O "até já" de Costa

É a primeira vez que um partido, a meio de uma aliança, deixa em branco o seu futuro.

Casaram-se de papel passado no final de 2015, depois de um discreto namoro que veio desde a chegada de António Costa ao Largo do Rato. Na primeira carta de compromisso à família socialista, a moção ao congresso de 2015, Costa era mais ousado do que algum socialista alguma vez tinha sido: “Nenhum conceito que vise limitar o alcance da representação democrática, como o conceito de ‘arco da governação’, pode servir para excluir sistematicamente certos partidos das soluções de governo.”

Casaram, então.

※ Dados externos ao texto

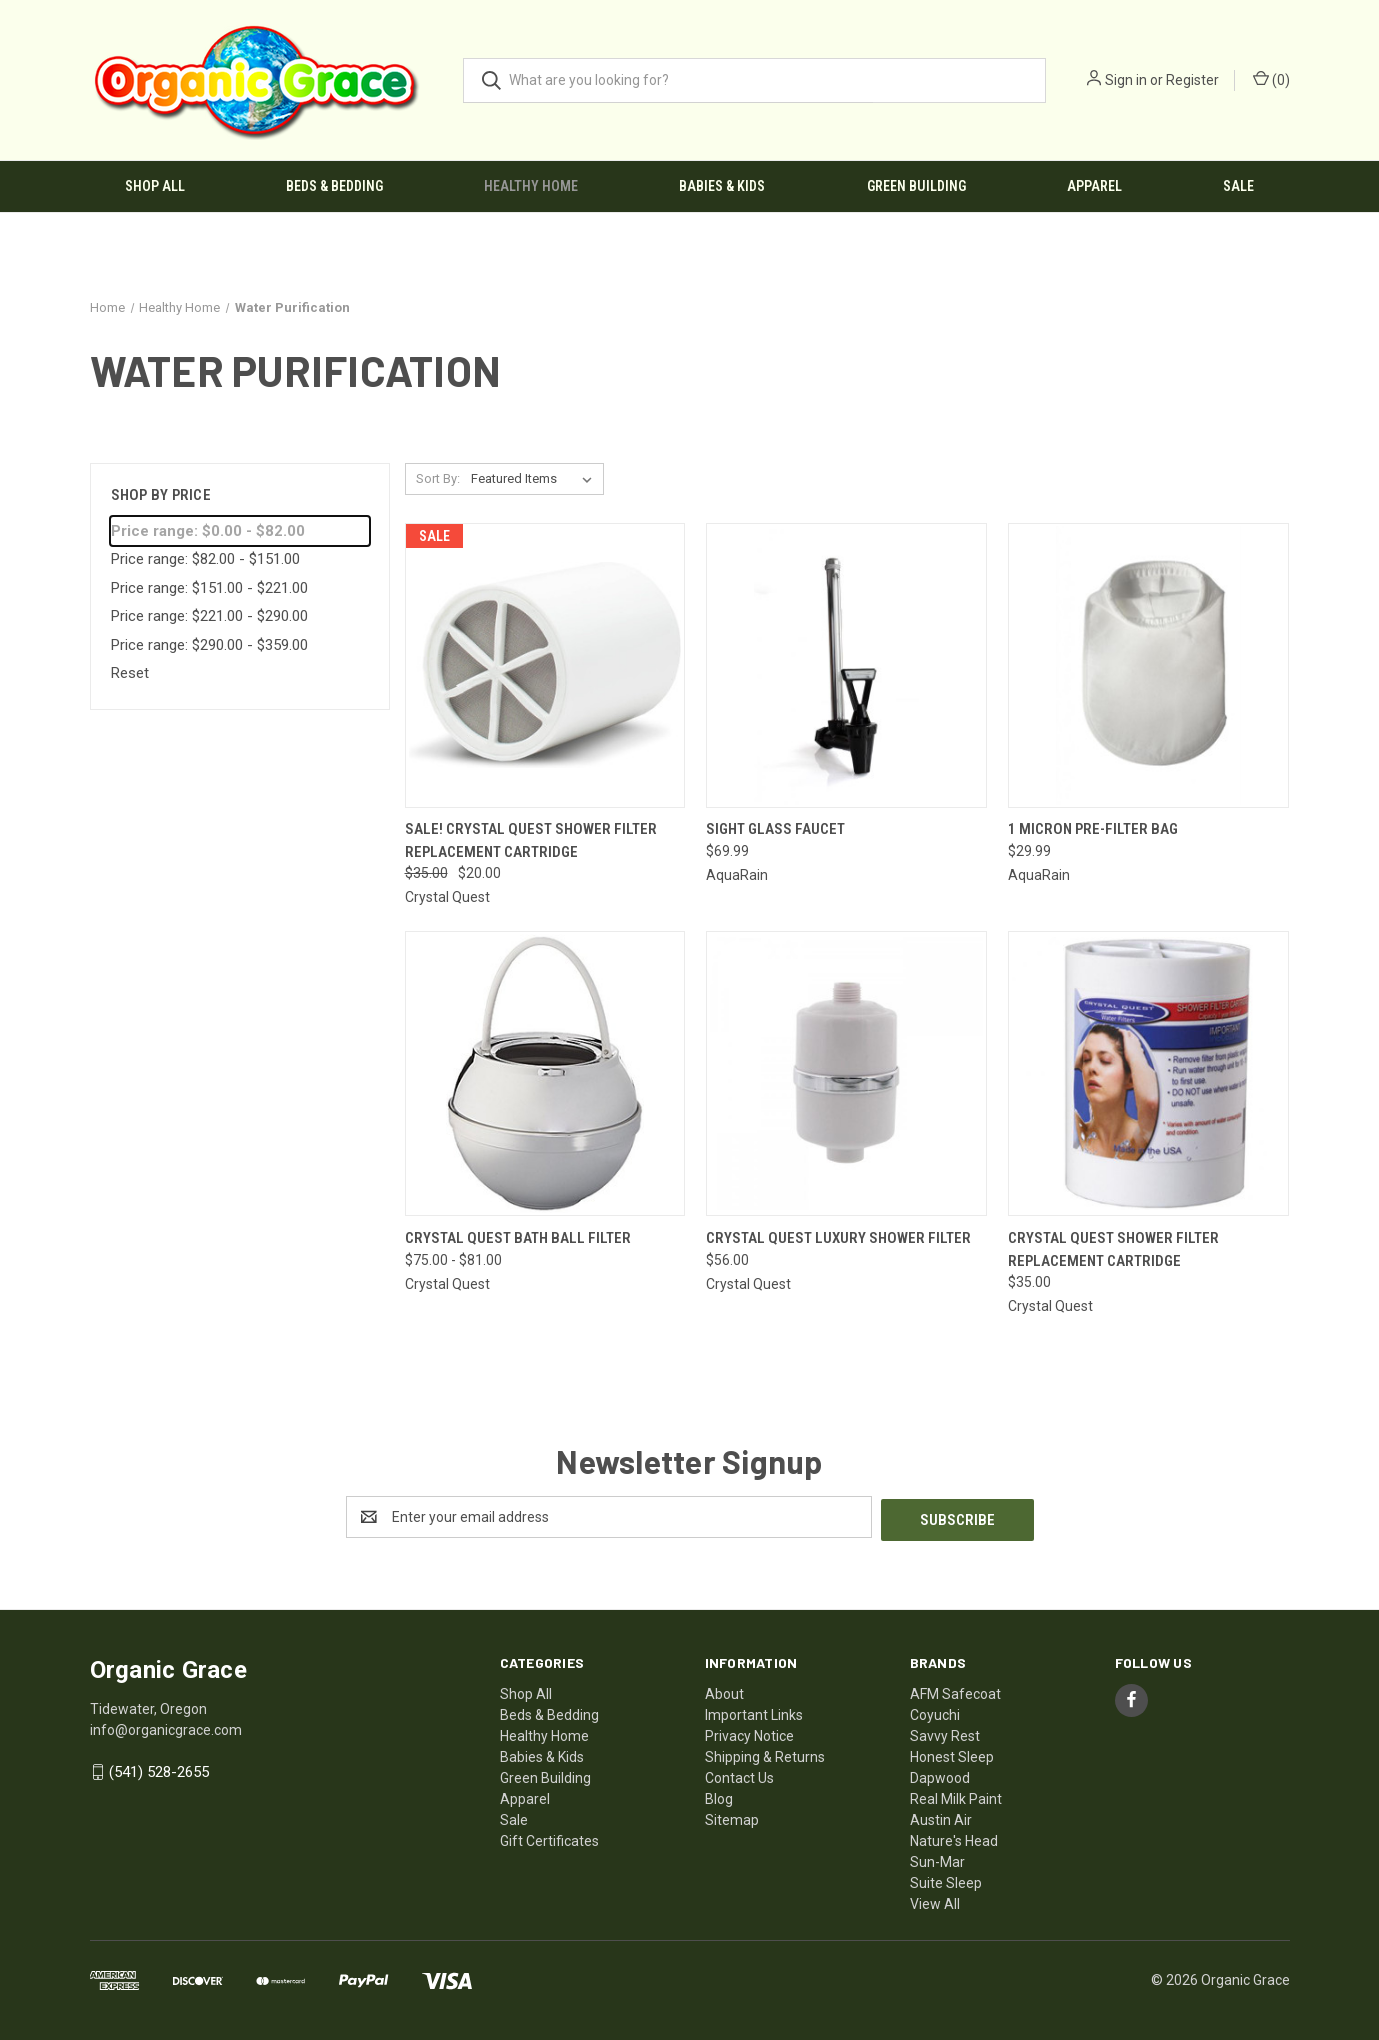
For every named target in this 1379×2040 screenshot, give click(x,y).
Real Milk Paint (956, 1796)
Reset (130, 673)
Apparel (1094, 186)
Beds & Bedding (334, 186)
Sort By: (438, 478)
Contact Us (739, 1775)
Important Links (754, 1712)
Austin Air (941, 1817)
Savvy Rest (945, 1733)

E foi uma lua-de-mel bonita, a daqueles primeiros meses. “O espírito construtivo, responsável e solidário de que têm dado mostras todos os partidos da esquerda parlamentar, só reforça as razões para confiar numa solução duradoura”, escreveu Costa na segunda carta de compromisso que assinou à sua família, a socialista. Estávamos em 2016, já o relacionamento levava uns nove meses que prometiam deixar frutos.

Curiosa, por isso, a leitura do que diz e do que não diz António Costa na moção que apresenta ao congresso do PS, o último antes das legislativas, já dois anos e meio depois de assumir o compromisso. O cuidado com que evita o pedido de uma maioria absoluta (“O PS apresentar-se-á ao eleitorado com o objetivo de alcançar uma maioria absoluta, uma condição essencial para a formação de um governo estável e com condições para levar a cabo uma política sólida e consistente”, dizia em 2014). As leves referências aos partidos que apoiam o actual Governo, feitas em tom de auto-elogio. Mas, sobretudo, o absoluto vazio sobre a estratégia de alianças pós-2019. Se lhe parece natural, registe isto: é a primeira vez que um partido, a meio de uma aliança, deixa em branco o seu futuro. 

Na moção que leva ao congresso, o que António Costa pede é uma carta branca para decidir livremente com quem casar depois. “Não há nenhuma razão para estarmos a especular sobre o que vão ser as próximas eleições, porque seguramente muita água correrá debaixo da ponte até lá”, avisou já numa curiosa entrevista à Visão, onde era preciso ler nas entrelinhas: “Por mim, não tornarei nenhuma iniciativa de alterar o que quer que seja.” 

Dar um tempo, portanto. O líder PS entra agora na campanha eleitoral de 2019, com um programa que identifica bem os desafios do futuro, sem se comprometer nem arriscar uma definição de um caminho. 

Até ao congresso, vamos ouvir falar muito do futuro, do debate entre a ala esquerda e os moderados. Mas este ainda é o PS de Costa: nem ao centro nem de esquerda. Antes pragmático.